No matter how much many Muslim organizations attempt to reject and denounce ISIS and its deeds, the fact remains—its members are Muslims and it is illegitimate, according to Islam, to label them infidels.
Second, Christians in the majority Muslim countries are very uncomfortable with the word “infidel” due, no doubt, to their experience of hearing the term used against them to justify all kinds of atrocities in the name of Islam. As a result of being labeled “infidel,” these Christians have been discriminated against, abused, and marginalized.
In Islam, a Kāfir is usually translated “infidel” or “unbeliever.” Its plural form is Kāfirūn or Kuffār. According to the interpretation of various militant Muslim groups, the term Kāfir refers to the one who does not believe in Muhammad as a prophet sent by Allah with the MESSAGE of truth (Q48:13). Muhammad, they believe, came as the Seal of the Prophets confirming the earlier heavenly divine revelations (Q2:89). Thus, this term places all those who do not believe or accept Muhammad’s message in one basket—infidels.
The legitimacy of identifying Christians as infidels in Islam is uncertain. While militant Muslim groups, such as al-Qaeda, Boko Haram, and ISIS, kidnap, kill or expel Christians because they consider Christians infidels, the practice of labelling Christians as infidels is definitely not unanimous among Muslims. There is simply no consensus, which presents an opportunity.
If Islamic teaching supports the conclusion, Al-Azhar should publicly declare that Christians are not infidels. Today Christians are vulnerable to the radical edicts issued against them by radical Muslims in part because they are not being sufficiently defended by the mainstream Muslim community. In a sense, the emergence of groups like Boko Haram and ISIS is an unfortunate, yet natural, consequence of the failure of the Muslim community to address the theological foundation of radical Islam.

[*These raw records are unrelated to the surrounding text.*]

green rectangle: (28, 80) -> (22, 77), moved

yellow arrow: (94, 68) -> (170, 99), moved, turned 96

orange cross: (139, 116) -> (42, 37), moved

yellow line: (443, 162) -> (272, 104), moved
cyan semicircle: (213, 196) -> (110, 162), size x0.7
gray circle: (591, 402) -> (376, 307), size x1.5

Third, Muslims in the West, in an attempt to present Islam in a contemporary multi-religious context, generally tend to clearly denounce both militant actions and those who do them. They declare that these deeds are not of Islam and those who do them are not Muslim. On the other hand, Muslims in the East, particularly in the Arab World, are still struggling to specify their position, regarding those who do the radical actions under the name of Islam. Al-Azhar’s position crystallizes the issue. It is ready to denounce the radical and militant actions, rejecting them and declaring that this is not Islam. But it is not yet willing or prepared to go further to declare that radical militants themselves are not Muslims.

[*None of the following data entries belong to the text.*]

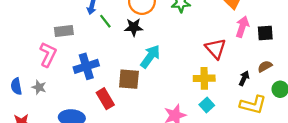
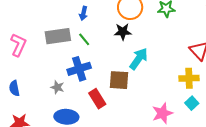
green line: (105, 21) -> (84, 39), moved
gray rectangle: (64, 31) -> (58, 36), size x1.4
pink L-shape: (48, 54) -> (18, 45), moved
gray star: (39, 87) -> (57, 87), moved

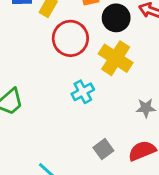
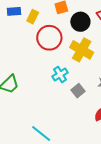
gray square: (103, 149) -> (78, 91), moved

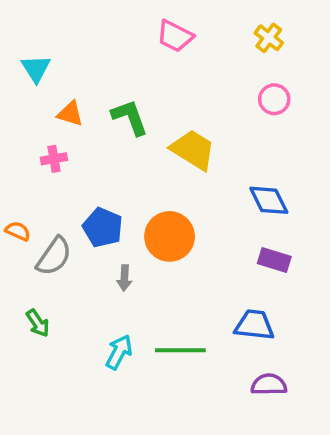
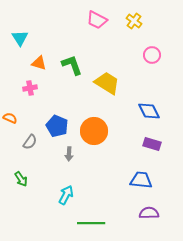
yellow cross: (269, 38) -> (134, 21), moved
orange semicircle: (18, 231) -> (10, 118), moved
gray semicircle: (54, 256) -> (30, 142), size x0.7
green line: (180, 350) -> (91, 223), moved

While these two Muslim voices, one from the West and the other from the East, present a disjointed front, reflecting an obvious disharmony within the Muslim community, there is a third voice by various radical Muslims claiming that they are indeed representing and applying the correct Islamic teaching. All the while, Christian communities who have survived from centuries are being wiped out.
Are radical Muslims correct in labelling Christians as infidels? Does the label give Muslims a license to abuse non-Muslims? The world needs a strong position from well-respected and prestigious Muslim institutions, such as al-Azhar, in defending Christians, and non-Muslims in general, against radical Muslim edicts. The implications of the answer of these two questions are serious, and silence could be in itself a dangerous response.
Ayman S. Ibrahim is a post-doctoral fellow of Middle Eastern History, holding a PhD from Fuller Graduate Schools, California.